Response: The comic is an illustration of something called the file drawer phenomenon. There is a culture that has arisen when using hypothesis testing in statistical analysis to only appreciate rejections of the null hypothesis as meaningful results. Any results for which investigators were not able to reject the null were filed away, never to be reported. Investigators would keep trying until their p-values were lower than the significance level.

There are serious ethical considerations behind this phenomenon. Who ever said that rejecting the null hypothesis was the only way to get meaningful scientific results? There is immense benefit in knowing when there are no effects / no relationships. A very important public health example of this is the relationships between vaccination and autism risk in children. Time and time again, studies have not been able to detect any causal relationship. What would our society look like if those “null” results had been filed away, never to be reported?

Take a look at the xkcd comic here. What ethical consideration is arising here?

Response: The idea here is that many, many hypothesis tests are being conducted, which is an idea called multiple testing. As more and more tests are being conducted, there is a higher and higher overall chance that the null hypothesis will be rejected - because we’re just trying so many times. If the null hypothesis is in fact true, testing more and more times is going to increase the probability of making at least one type 1 error.

In this comic, we would likely be inclined to believe that the null hypothesis is true (no true association between jelly bean eating and acne).
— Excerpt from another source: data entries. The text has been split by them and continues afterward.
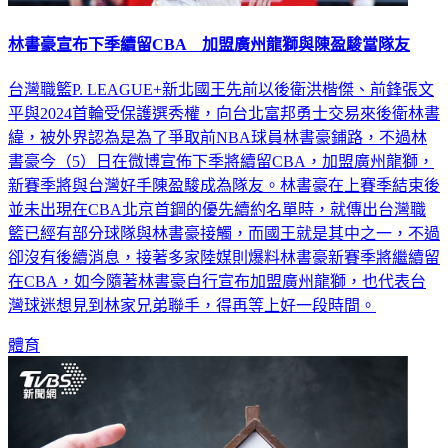
林書豪宣布下季續留CBA 加盟廣州龍獅與陳盈駿當隊友
台灣職籃P. LEAGUE+新北國王先前以後衛洪楷傑、前鋒張文
平與2024首輪受保護選秀權，向台北富邦勇士交易來後衛林書
緯，被外界認為是為了爭取前NBA球員林書豪鋪路，不過林
書豪今（5）日在微博宣佈下季將續留CBA，加盟廣州龍獅，
新賽季將與台灣好手陳盈駿成為隊友。林書豪在上賽季結束後
並未出現在CBA北京首鋼的優先續約名單時，就傳出台灣職
籃已經有部分球隊與林書豪接觸，而國王就是其中之一，不過
卻沒有後續消息，接著多家陸媒則爆料林書豪新賽季將繼續留
在CBA，如今隨著林書豪自行宣布加盟廣州龍獅，也代表台
灣球迷想見到林家兄弟聯手，得再等上好一段時間。
體育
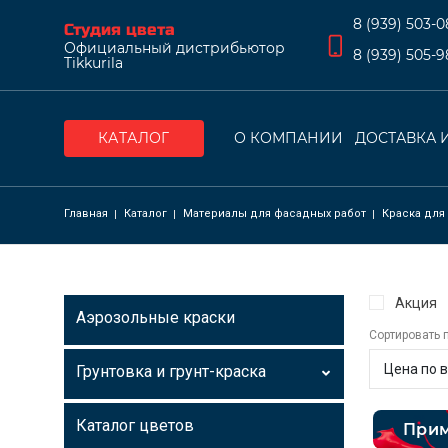
8 (939) 503-0
Студия цвета
Официальный дистрибьютор
8 (939) 505-9
Tikkurila
О КОМПАНИИ
ДОСТАВКА 
КАТАЛОГ
Основна
Строка навига
Главная
Каталог
Материалы для фасадных работ
Краска для
Акция
Аэрозольные краски
Сортировать 
Грунтовка и грунт-краска
Каталог цветов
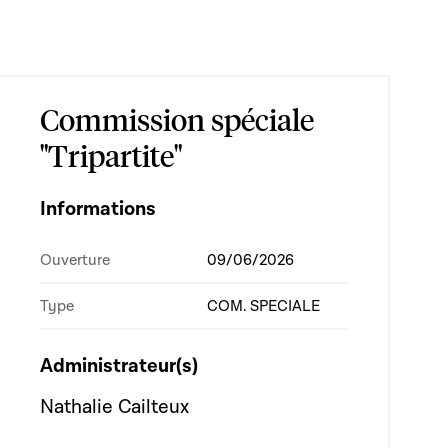
Commission spéciale
"Tripartite"
Informations
Ouverture
09/06/2026
Type
COM. SPECIALE
Administrateur(s)
Nathalie Cailteux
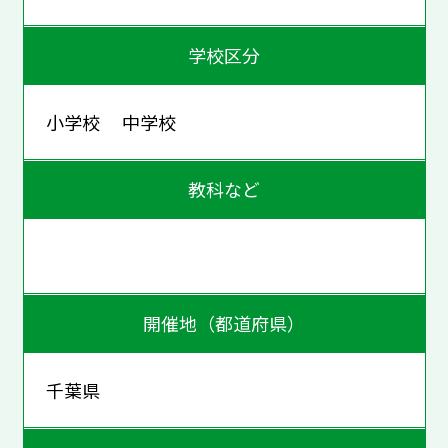
学校区分
小学校 中学校
教科など
開催地（都道府県）
千葉県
But the sheer number of times that this hypothesis was tested (20 times) means that the scientists ended up finding an association just by chance. That is, the association found for green jelly beans was quite likely a type 1 error. And in fact one null hypothesis rejection among 20 tests is exactly a 5% error rate - in other words, exactly the number of null hypothesis rejections we would expect to make if indeed the null were true (exactly the expected number of type 1 errors).